Wat is uw reactie op de kritiek van de programmamakers dat het onderzoek «voicemailgate rammelt aan alle kanten» onvoldoende is en niet overeenkomt met de informatie die zij hebben?2
De uitzending heeft geen nieuwe feiten aan het licht gebracht, anders dan dat twee oude voicemailberichten die eerder door EenVandaag waren opgenomen, voor het eerst publiekelijk ten gehore zijn gebracht. Het betreft in deze uitzending de voicemailbox van de Minister van Buitenlandse zaken. Het gegeven dat zijn voicemailbox op afstand is beluisterd, heeft EenVandaag in de uitzendingen van 23 en 24 maart 2011 reeds laten horen. EenVandaag claimt de mailboxen van meer bewindslieden te hebben afgeluisterd, maar heeft dat in de uitzending niet aangetoond. Uit het onderzoek is gebleken dat slechts in de periode 21 tot en met 24 maart vanuit EenVandaag en het gebouw van de Tweede Kamer de voicemail van twee bewindspersonen is beluisterd. Ik deel de kritiek daarom niet.

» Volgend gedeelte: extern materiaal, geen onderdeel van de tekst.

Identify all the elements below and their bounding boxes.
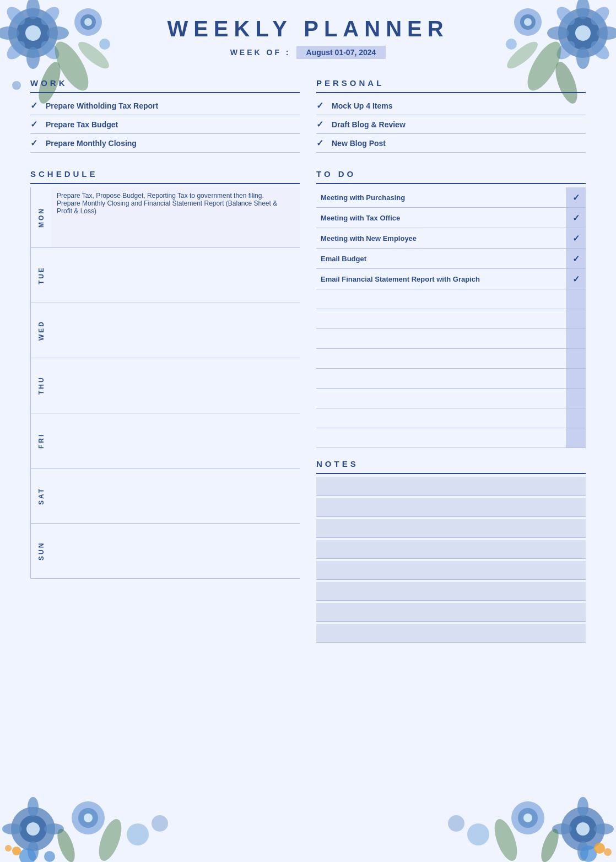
todo-empty-row[interactable] [316,349,586,369]
note-line[interactable] [316,582,586,601]
todo-item-4[interactable]: Email Financial Statement Report with Gr… [316,269,586,289]
todo-empty-row[interactable] [316,408,586,428]
todo-empty-check[interactable] [566,329,586,348]
todo-empty-label [316,289,566,309]
list-item[interactable]: ✓ Prepare Monthly Closing [30,134,300,153]
task-label: Prepare Witholding Tax Report [46,101,158,110]
week-date[interactable]: August 01-07, 2024 [296,46,386,59]
todo-item-2[interactable]: Meeting with New Employee ✓ [316,228,586,249]
todo-label: Email Budget [316,251,566,266]
schedule-content-mon[interactable]: Prepare Tax, Propose Budget, Reporting T… [51,187,300,247]
check-icon: ✓ [30,119,40,130]
check-icon: ✓ [316,138,326,148]
floral-bottom-left-decoration [0,763,193,862]
work-section-title: WORK [30,78,300,88]
todo-label: Email Financial Statement Report with Gr… [316,272,566,287]
schedule-row-mon[interactable]: MON Prepare Tax, Propose Budget, Reporti… [30,187,300,248]
personal-task-list: ✓ Mock Up 4 Items ✓ Draft Blog & Review … [316,96,586,153]
schedule-content-fri[interactable] [51,413,300,468]
task-label: Prepare Monthly Closing [46,139,137,148]
todo-check-3[interactable]: ✓ [566,249,586,268]
note-line[interactable] [316,603,586,622]
check-icon: ✓ [316,119,326,130]
todo-item-3[interactable]: Email Budget ✓ [316,249,586,269]
todo-empty-row[interactable] [316,389,586,408]
todo-empty-check[interactable] [566,349,586,368]
todo-empty-row[interactable] [316,309,586,329]
todo-label: Meeting with New Employee [316,231,566,246]
week-of-label: WEEK OF : [230,48,291,57]
svg-point-68 [448,815,464,832]
note-line[interactable] [316,561,586,580]
note-line[interactable] [316,519,586,538]
task-label: Mock Up 4 Items [332,101,392,110]
note-line[interactable] [316,477,586,496]
svg-point-40 [28,797,39,817]
note-line[interactable] [316,624,586,643]
floral-bottom-right-decoration [423,763,616,862]
svg-point-43 [2,823,22,834]
schedule-section-title: SCHEDULE [30,169,300,179]
todo-section: TO DO Meeting with Purchasing ✓ Meeting … [316,169,586,448]
todo-empty-row[interactable] [316,369,586,389]
day-label-mon: MON [30,187,51,247]
schedule-content-sun[interactable] [51,524,300,578]
schedule-row-wed[interactable]: WED [30,303,300,358]
todo-empty-check[interactable] [566,428,586,448]
svg-point-49 [127,823,149,845]
todo-check-2[interactable]: ✓ [566,228,586,248]
todo-section-title: TO DO [316,169,586,179]
svg-point-54 [5,845,12,852]
list-item[interactable]: ✓ Mock Up 4 Items [316,96,586,115]
todo-empty-row[interactable] [316,329,586,349]
schedule-row-fri[interactable]: FRI [30,413,300,468]
work-section: WORK ✓ Prepare Witholding Tax Report ✓ P… [30,78,300,153]
schedule-row-sun[interactable]: SUN [30,524,300,579]
svg-point-52 [44,851,55,862]
todo-empty-check[interactable] [566,408,586,428]
schedule-content-thu[interactable] [51,358,300,413]
todo-check-1[interactable]: ✓ [566,208,586,228]
day-label-thu: THU [30,358,51,413]
schedule-content-sat[interactable] [51,468,300,523]
check-icon: ✓ [30,138,40,148]
svg-point-39 [26,822,40,836]
list-item[interactable]: ✓ Prepare Witholding Tax Report [30,96,300,115]
day-label-wed: WED [30,303,51,358]
todo-empty-check[interactable] [566,369,586,388]
check-icon: ✓ [316,100,326,111]
todo-item-0[interactable]: Meeting with Purchasing ✓ [316,187,586,208]
task-label: Prepare Tax Budget [46,120,118,129]
todo-empty-check[interactable] [566,289,586,309]
note-line[interactable] [316,498,586,517]
todo-empty-check[interactable] [566,309,586,328]
list-item[interactable]: ✓ Draft Blog & Review [316,115,586,134]
list-item[interactable]: ✓ Prepare Tax Budget [30,115,300,134]
note-line[interactable] [316,540,586,559]
schedule-row-thu[interactable]: THU [30,358,300,413]
todo-empty-check[interactable] [566,389,586,408]
svg-point-71 [604,848,612,856]
svg-point-70 [594,843,605,854]
todo-check-0[interactable]: ✓ [566,187,586,207]
check-icon: ✓ [30,100,40,111]
svg-point-64 [523,813,532,822]
todo-empty-row[interactable] [316,428,586,448]
todo-notes-section: TO DO Meeting with Purchasing ✓ Meeting … [316,169,586,645]
todo-check-4[interactable]: ✓ [566,269,586,289]
svg-point-67 [467,823,489,845]
list-item[interactable]: ✓ New Blog Post [316,134,586,153]
schedule-row-sat[interactable]: SAT [30,468,300,524]
schedule-section: SCHEDULE MON Prepare Tax, Propose Budget… [30,169,300,645]
schedule-content-wed[interactable] [51,303,300,358]
todo-empty-label [316,369,566,388]
todo-item-1[interactable]: Meeting with Tax Office ✓ [316,208,586,228]
page-header: WEEKLY PLANNER WEEK OF : August 01-07, 2… [30,0,586,64]
schedule-content-tue[interactable] [51,248,300,303]
todo-empty-label [316,329,566,348]
schedule-row-tue[interactable]: TUE [30,248,300,303]
svg-point-57 [576,822,590,836]
day-label-sat: SAT [30,468,51,523]
todo-empty-row[interactable] [316,289,586,309]
todo-empty-label [316,408,566,428]
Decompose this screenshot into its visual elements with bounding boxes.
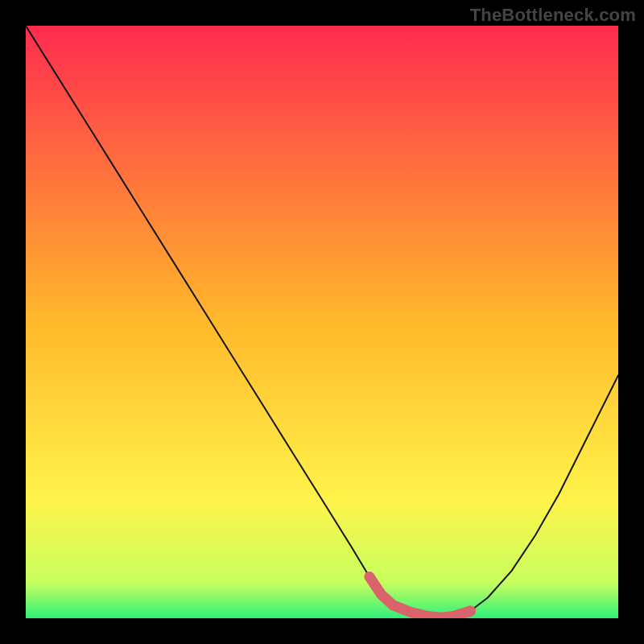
- gradient-background: [26, 26, 618, 618]
- optimal-range-end-dot: [464, 605, 476, 617]
- chart-frame: TheBottleneck.com: [0, 0, 644, 644]
- bottleneck-chart: [26, 26, 618, 618]
- watermark-text: TheBottleneck.com: [470, 5, 636, 26]
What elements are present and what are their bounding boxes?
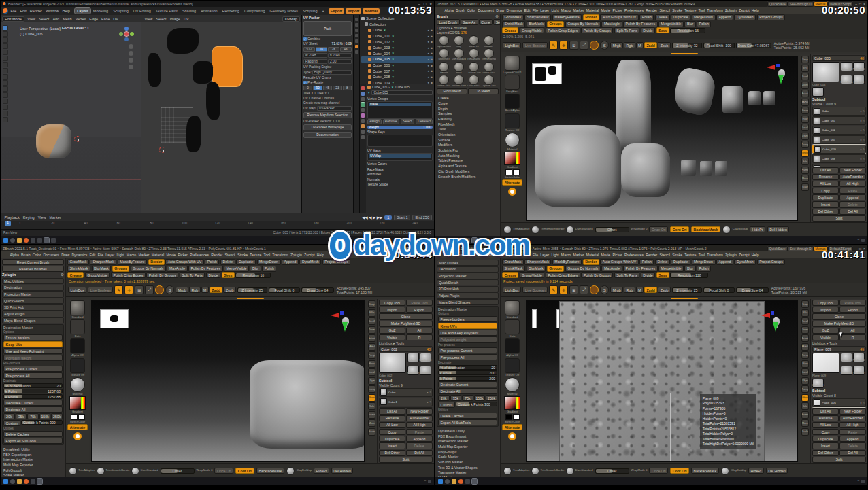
homepage-button[interactable]: UV-Packer Homepage [303, 124, 352, 130]
preset-button[interactable]: 150k [39, 413, 51, 419]
menu-item[interactable]: Help [750, 253, 760, 257]
eye-icon[interactable]: ● [428, 75, 430, 79]
shelf-button[interactable]: GrowMask [502, 14, 524, 20]
menu-item[interactable]: Color [466, 8, 477, 12]
brush-thumbnail[interactable]: DesertC0401 [482, 62, 496, 74]
menu-item[interactable]: Edit [18, 8, 28, 14]
app-icon[interactable] [31, 479, 35, 484]
tool-file-button[interactable]: Make PolyMesh3D [379, 321, 433, 327]
tray-icon[interactable] [861, 480, 865, 483]
right-shelf-icon[interactable]: Zoom [801, 82, 809, 89]
preprocess-button[interactable]: Pre-process All [3, 372, 63, 379]
sculpt-canvas[interactable] [526, 56, 798, 221]
shelf-button[interactable]: Sess [222, 272, 235, 278]
uvmap-name-field[interactable]: UV-Packer [317, 106, 352, 111]
shelf-button[interactable]: Blur [250, 266, 261, 272]
backface-mask-button[interactable]: BackfaceMask [691, 226, 720, 232]
tool-file-button[interactable]: Make PolyMesh3D [812, 321, 866, 327]
shelf-button[interactable]: MaskByFeature [118, 259, 147, 265]
camera-visibility-icon[interactable]: ■ [431, 52, 433, 55]
shelf-button[interactable]: Append [716, 14, 733, 20]
shelf-button[interactable]: Border [583, 259, 599, 265]
viewport-menu-item[interactable]: UV [112, 16, 120, 22]
right-shelf-icon[interactable]: LSym [801, 133, 809, 140]
right-shelf-icon[interactable]: LSym [368, 377, 375, 385]
menu-item[interactable]: Alpha [444, 8, 454, 12]
claybuildup-icon[interactable] [721, 467, 729, 475]
stroke-thumbnail[interactable] [505, 75, 520, 90]
channel-toggle[interactable]: M [636, 287, 644, 293]
subtool-action-button[interactable]: Insert [812, 201, 839, 207]
viewport-tool-icon[interactable] [3, 68, 8, 73]
subtool-row[interactable]: Plane_006 ●✎ [812, 398, 866, 407]
shelf-button[interactable]: Polish Crisp Edges [546, 272, 580, 278]
right-shelf-icon[interactable]: Persp [368, 351, 375, 359]
menu-item[interactable]: Texture [684, 253, 697, 257]
right-shelf-icon[interactable]: Ghost [368, 394, 375, 402]
camera-visibility-icon[interactable]: ■ [431, 58, 433, 61]
right-shelf-icon[interactable]: LSym [801, 377, 809, 385]
brush-subpalette-header[interactable]: Tablet Pressure [437, 158, 499, 163]
viewport-menu-item[interactable]: Select [37, 16, 51, 22]
right-shelf-icon[interactable]: Local [801, 368, 809, 376]
windows-start-icon[interactable] [3, 479, 8, 484]
workspace-tab[interactable]: Scripting [301, 8, 319, 14]
shelf-button[interactable]: Crease [502, 272, 518, 278]
shelf-button[interactable]: DynaMesh [734, 259, 756, 265]
lightbox-tools-link[interactable]: Lightbox ▸ Tools [379, 341, 433, 345]
decimation-slider[interactable]: % of decimation20 [438, 365, 497, 370]
header-action-button[interactable]: Normal [363, 8, 380, 14]
stroke-thumbnail[interactable] [505, 319, 520, 334]
menu-item[interactable]: Material [150, 253, 165, 257]
sidebar-tab-icon[interactable] [355, 18, 358, 21]
shelf-button[interactable]: Delete [655, 14, 670, 20]
uv-island-selected[interactable] [212, 46, 243, 87]
draw-size-slider[interactable]: Draw Size 47.08367 [736, 43, 771, 48]
file-explorer-icon[interactable] [17, 238, 22, 243]
shelf-button[interactable]: Auto Groups With UV [600, 259, 639, 265]
prerotate-angle-button[interactable]: 23 [333, 86, 341, 90]
subtool-action-button[interactable]: All Low [379, 422, 405, 428]
shelf-button[interactable]: Groups By Normals [131, 266, 166, 272]
menu-item[interactable]: Zscript [738, 253, 751, 257]
current-frame-field[interactable]: 1 [384, 215, 392, 220]
backface-mask-button[interactable]: BackfaceMask [256, 468, 284, 474]
utility-button[interactable]: Delete Caches [3, 431, 63, 437]
outliner-object-row[interactable]: Cube_006 ▼ ●■ [361, 63, 433, 69]
lightbox-button[interactable]: LightBox [503, 287, 521, 293]
offset-slider[interactable]: Offset [595, 468, 629, 474]
decimate-button[interactable]: Decimate Current [3, 400, 63, 406]
texture-size-button[interactable]: 4K [340, 47, 352, 52]
camera-visibility-icon[interactable]: ■ [431, 64, 433, 67]
outliner-object-row[interactable]: Cube_007 ▼ ●■ [361, 68, 433, 74]
sidebar-tab-icon[interactable] [355, 34, 358, 37]
shelf-button[interactable]: MergeVisible [224, 266, 249, 272]
zplugin-subpalette[interactable]: DynaMesh Utility [2, 447, 64, 451]
shelf-button[interactable]: Polish [205, 259, 219, 265]
right-shelf-icon[interactable]: Frame [801, 167, 809, 174]
alpha-thumbnail[interactable] [505, 94, 520, 109]
viewport-tool-icon[interactable] [3, 56, 8, 61]
playhead[interactable]: 1 [5, 221, 11, 226]
decimation-option-button[interactable]: Freeze borders [438, 316, 497, 322]
brush-subpalette-header[interactable]: Elasticity [437, 116, 499, 121]
vertex-group-action-button[interactable]: Remove [383, 119, 399, 124]
menu-item[interactable]: Transform [271, 253, 290, 257]
rescale-checkbox-label[interactable]: Rescale UV Charts [303, 76, 352, 80]
shelf-button[interactable]: Split To Parts [614, 272, 639, 278]
brush-icon[interactable]: ✎ [429, 400, 431, 404]
tool-file-button[interactable]: Import [379, 307, 405, 313]
right-shelf-icon[interactable]: Floor [368, 360, 375, 368]
workspace-tab[interactable]: Shading [180, 8, 198, 14]
shape-keys-list[interactable] [367, 135, 433, 147]
right-shelf-icon[interactable]: Zoom [801, 326, 809, 334]
decimation-slider[interactable]: k Points200 [438, 376, 497, 381]
subtool-action-button[interactable]: Delete [839, 201, 866, 207]
timeline-menu-item[interactable]: Keying [21, 215, 36, 220]
brush-subpalette-header[interactable]: Sculptris Pro [437, 148, 499, 153]
sidebar-tab-icon[interactable] [355, 45, 358, 48]
rock-mesh[interactable] [36, 124, 71, 158]
menu-item[interactable]: Movie [165, 253, 177, 257]
right-shelf-icon[interactable]: Frame [368, 411, 375, 419]
right-shelf-icon[interactable]: Snap [368, 300, 375, 308]
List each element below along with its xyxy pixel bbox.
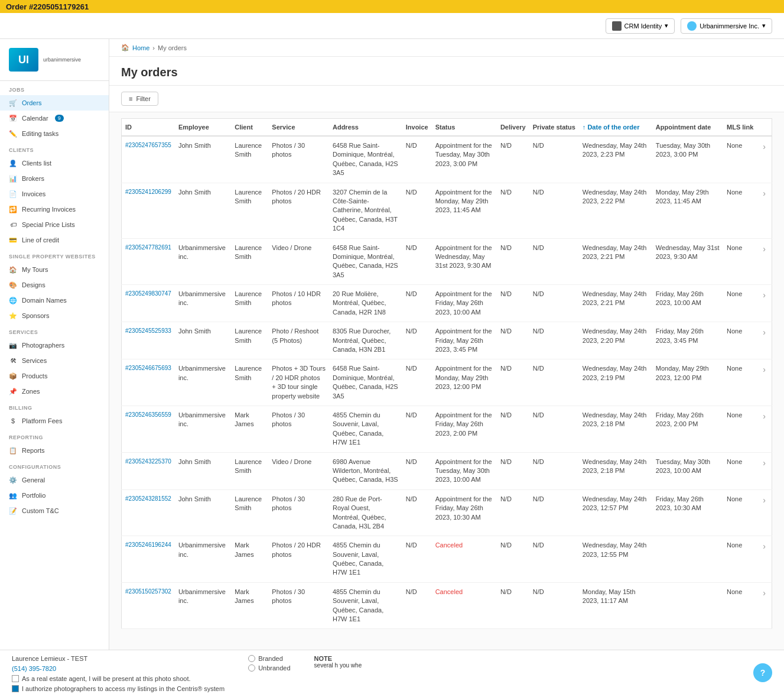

Hoe kunt u concluderen dat de staatsveiligheid niet in gevaar is geweest als u niet over alle informatie beschikt?
Ik meen over voldoende informatie te beschikken om deze conclusie te kunnen trekken.
Kunt u uitsluiten dat buitenlandse veiligheidsdiensten gebruik hebben gemaakt van de mogelijkheid om telefoons van ministers, staatssecretarissen en Kamerleden af te luisteren?
Geheel uitsluiten kan men zulks nooit maar uit het onderzoek dat is uitgevoerd is gebleken dat slechts in de periode 21 tot en met 24 maart vanuit EenVandaag en het gebouw van de Tweede Kamer de voicemail van twee bewindspersonen is beluisterd. Ik heb de mobiele telefoonnummers van de Kamerleden niet betrokken bij het onderzoek.
Bent u bereid een nieuw onderzoek te doen naar de afluisterpraktijken, waarbij ook de informatie van het tv-programma EenVandaag wordt betrokken?
Ik zie geen aanleiding voor een dergelijk nieuw onderzoek.